Table of Contents
Introduction
RL in Language Generation
Reinforcement Learning (RL) in language generation has been investigated for a long time, particularly because it’s supposed to be a solution for exposure bias and different learning targets during training and testing (train with MLE, test with BLEU). Policy gradient methods have been implemented widely, while the efficiency of RL is always questioned. In general, RL method suffers from high-dimensional discrete action space, reward sparsity, and easy to be trapped in local minimum.
Due to above reasons, RL in language generation has been controversial. ‘On the Weaknesses of Reinforcement Learning for Neural Machine Translation’ (Choshen et al) and ‘Revisiting the Weaknesses of Reinforcement Learning for Neural Machine Translation’ (Kiegeland et al) are two interesting papers to read. Chosen et al argued that RL just modified the probability distribution to be more ‘peaked’. The most astonishing point they found is that the improvement over the pretrained model appears even when they replaced the reward function (BLEU score, in their case) by a constant reward. Following Choshen et al, Kiegeland et al conducted further experiments and showed empirically that empirical improvements over a strong pretrained model vanish when there is little to learn from the new feedback, which means the reason of no obvious improvement is observed from Choshen et al’s experiment is that minimizing MLE and maximizing BLEU score are optimizations at same objective.
GAN in Language Generation
Generative Adversarial Model (GAN) for language generation as well been studied broadly. The biggest challenge in implementing GAN in language generation model is that the output of the generator (language generation model) is manually ‘picked’ at each timestep of the decoding phase. In other words, we pick the token according to the probability distribution of the generation model’s output instead of using the probability itself as the result, which prevent us from backpropagating the GAN loss through the generator (in this sense, GAN loss is similar to BLEU for they’re both non-differential). seqGAN by Yu et al introduced REINFORCE with Monte-Carlo roll-out for backpropagating, and there are also non-RL GANs like CoT and FM-GAN. However, at the time of 2019, a famous paper, ‘Language GANs Falling Short’ by Caccia et al, came out. It pointed out that GAN model in language generation is flawed by proving MLE models can outperform all existing GAN models when both quality and diversity are taking into account (‘Temperature Sweep’). After that, language GANs became less popular.
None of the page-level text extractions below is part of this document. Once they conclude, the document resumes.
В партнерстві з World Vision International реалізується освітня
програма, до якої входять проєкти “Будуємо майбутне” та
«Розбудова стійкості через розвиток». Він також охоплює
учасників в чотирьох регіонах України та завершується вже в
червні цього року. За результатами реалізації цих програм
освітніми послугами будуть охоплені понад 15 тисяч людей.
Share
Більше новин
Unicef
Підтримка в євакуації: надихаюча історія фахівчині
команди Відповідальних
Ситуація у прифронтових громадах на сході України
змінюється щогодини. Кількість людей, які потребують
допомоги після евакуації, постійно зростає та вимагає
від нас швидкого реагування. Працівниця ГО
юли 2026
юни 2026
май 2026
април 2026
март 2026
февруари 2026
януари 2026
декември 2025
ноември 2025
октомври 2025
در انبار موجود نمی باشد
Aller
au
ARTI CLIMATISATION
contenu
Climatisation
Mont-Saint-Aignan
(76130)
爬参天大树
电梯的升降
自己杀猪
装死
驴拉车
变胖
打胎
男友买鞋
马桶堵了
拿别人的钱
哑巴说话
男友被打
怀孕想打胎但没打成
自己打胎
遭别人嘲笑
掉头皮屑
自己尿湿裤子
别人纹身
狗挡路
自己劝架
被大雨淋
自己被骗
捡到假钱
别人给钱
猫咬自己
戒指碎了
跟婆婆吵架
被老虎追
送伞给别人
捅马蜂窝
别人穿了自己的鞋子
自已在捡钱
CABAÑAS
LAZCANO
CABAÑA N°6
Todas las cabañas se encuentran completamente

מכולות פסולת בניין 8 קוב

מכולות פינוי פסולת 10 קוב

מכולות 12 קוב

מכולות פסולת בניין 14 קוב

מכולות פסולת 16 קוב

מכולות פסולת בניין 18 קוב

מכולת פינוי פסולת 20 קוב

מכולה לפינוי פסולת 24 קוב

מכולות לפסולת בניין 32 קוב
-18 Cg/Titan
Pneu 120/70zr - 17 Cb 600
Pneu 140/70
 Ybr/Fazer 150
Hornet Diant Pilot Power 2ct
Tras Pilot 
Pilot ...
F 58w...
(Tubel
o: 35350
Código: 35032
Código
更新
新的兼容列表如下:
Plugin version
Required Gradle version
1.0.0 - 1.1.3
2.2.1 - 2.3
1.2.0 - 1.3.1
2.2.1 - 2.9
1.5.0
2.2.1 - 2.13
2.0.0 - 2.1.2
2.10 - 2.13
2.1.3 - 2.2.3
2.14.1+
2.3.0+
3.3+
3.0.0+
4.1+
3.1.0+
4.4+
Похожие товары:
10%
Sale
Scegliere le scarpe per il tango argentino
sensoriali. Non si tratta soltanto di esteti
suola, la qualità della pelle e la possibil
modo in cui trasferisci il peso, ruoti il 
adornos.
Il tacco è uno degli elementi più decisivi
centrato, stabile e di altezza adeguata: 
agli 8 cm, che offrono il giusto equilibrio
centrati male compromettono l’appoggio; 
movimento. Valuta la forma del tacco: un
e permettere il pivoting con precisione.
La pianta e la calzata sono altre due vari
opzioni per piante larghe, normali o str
Language Generation in Vision-Language Generation
Language generation model in vision-language generation is first introduced by Fried et al in the Speaker-Follower model. Following Speaker-Follower, Tan et al proposed EnvDrop model, which improve the generation model by stacking multiple LSTM networks. It has been empirically showed that generation models can substantially improve the ‘Speaker’ (grounding model) by augmenting instruction-trajectory pairs and then deploying curriculum training on the augmented dataset.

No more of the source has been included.